Betragen beym Spiel.

[159] Ladet dich ein Vornehmer zum Spiel ein, so nimm die Parthie an. Es ist eine mißliche Lage, wenn man keins der Spiele kennt, die man in den Gesellschaften von gutem Ton zu spielen pflegt. Es ist beynahe Nothwendigkeit, sich auch diese Kenntnisse zu erwerben. Man muß sonst oft in Gesellschaft dastehen, und die Wände ansehen. Es ist nicht gut, daß man das Spiel für ein Bedürfniß der Gesellschaften hat ansehen lernen – aber es ist nun einmal nicht anders. Man kann spielen, ohne sich zum leidenschaftlichen Spieler zu erniedrigen.

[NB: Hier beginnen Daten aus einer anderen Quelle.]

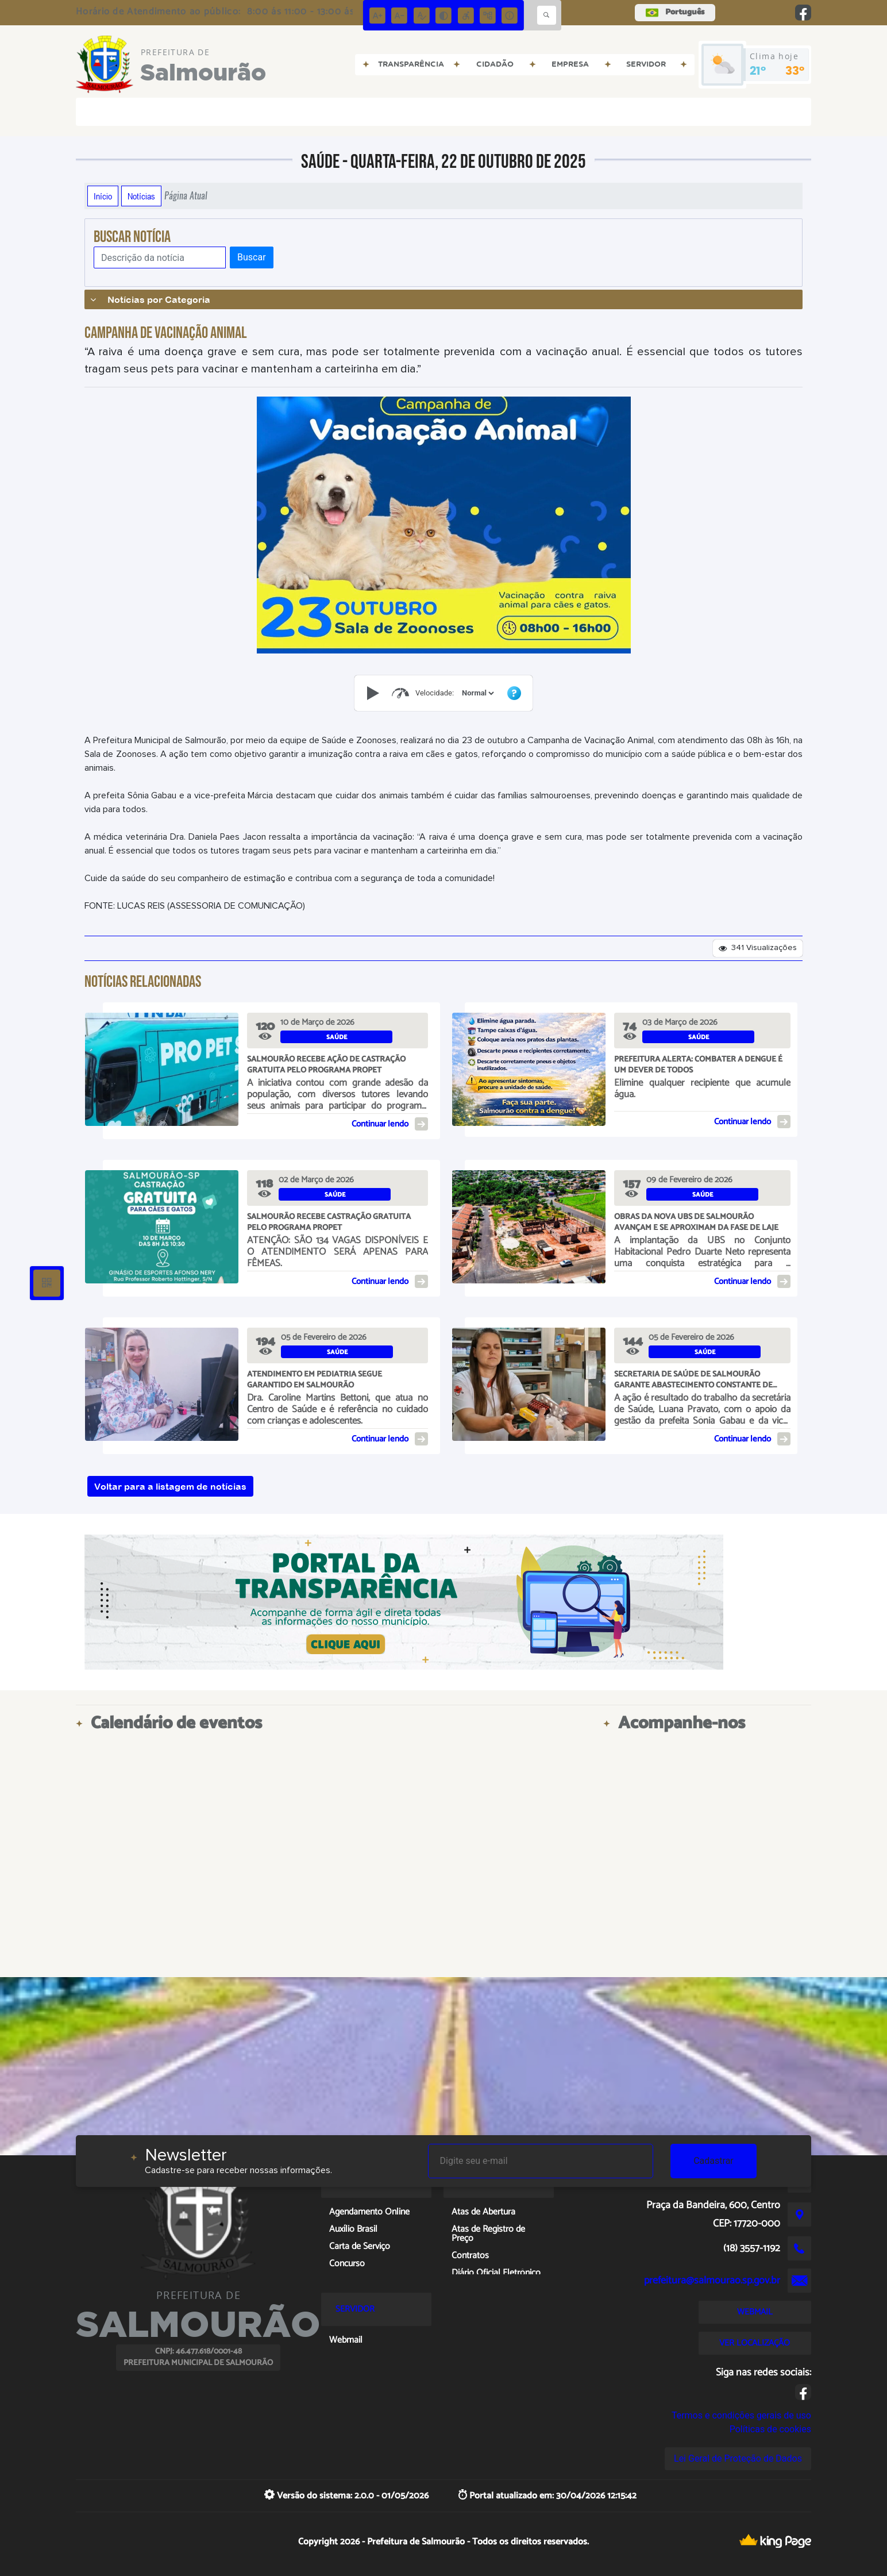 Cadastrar (713, 2160)
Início (103, 196)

Spiele, wenn du spielst, mit Aufmerksamkeit. Nimm lieber gar die Karte nicht in die Hand, als wenn du hinterher gestehen mußt, du seyst heute zu zerstreut, habest keine Gedanken aufs Spiel, spielest überhaupt nicht gern. Spielst[160] du mit einem Vornehmern, so lasse diesen bestimmen, wie hoch man spielen wolle. Spielst du unter Freunden und Bekannten, so würde das von einer falschen Schaam zeigen, wenn du es nicht gestehen wolltest, im Fall sie den Preis des Spiels sehr hoch zu setzen willens wären, daß dieser Preis für deine Lage, deine Vermögensumstände zu hoch sey.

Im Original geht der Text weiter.